Thursday, September 20, 2007

Science: mechanistic or narrative?


“Everyone needs a good mechanic” - Stephen Jay Gould



I'm going to take a break from the series on evolutionary misconceptions to comment on an epistemological dichotomy in science that never struck me before reading Gould.

It's taken me a long time to realise properly where my strengths lie. The clues have been there: predilections for pure mathematics, physics, puzzle solving, collecting and ordering. But long ago I was caught in a zeitgeist that said “anyone can do anything” if they set their mind and effort to it. My feeling is that it cropped up in particular in certain strands of feminist and Marxist analysis, specifically as a reaction to social determinism.
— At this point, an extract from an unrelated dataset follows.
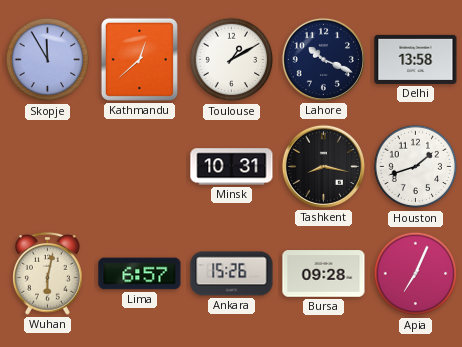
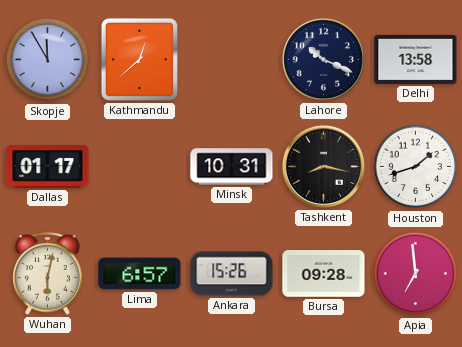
Toulouse: 1:10 -> none
Dallas: none -> 01:17
Apia: 7:04 -> 6:59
There is some merit either way, but that's not where I'm headed here.

Yet I feel that it's possible to be happier and more successful in life if you can properly identify where your sympathies lie, and go with the grain rather than against it. [That is, if you have the time and luxury to properly follow that process to conclusion.]

I've been knocking around a lot (doesn't sound like Harvard material, does it?), but I've found that I'm more content and productive with the mental gymnastics of analytical work. Specifically, solving the puzzles in mechanics and number theory are more satisfying to me than constructing or deconstructing narrative.


The full quote above – from Gould's book Dinosaur In A Haystack – is:
“Everyone needs a good mechanic, including the heavens, but give me an earthly naturalist any day, for humans are storytellers.”

This is not to say that biology is not analytical or logic-based – far from it. But when Gould emphasises narrative over the “stasis” of the models made for mechanistic worlds, I have to put up my hand for a different kind of analysis. Not a more sophisticated form, but different. When Gould discusses mathematics and physics, he does so with an obviously cool appreciation, and acknowledges his distance from those disciplines.

A friend of mine, who is also very analytical,is not scientifically trained, but he is a very creditable amateur anthropologist and a particularly keen devourer of history. Needless to say, he likes narrative. But he can also discuss physics.

So is that a genuine dichotomy? Is physics hard and model-based, and biology infusive and narrational? In reality, they may be more like points on a spectrum. Across which, if we have the temperament, we can aim to stretch our capabilities.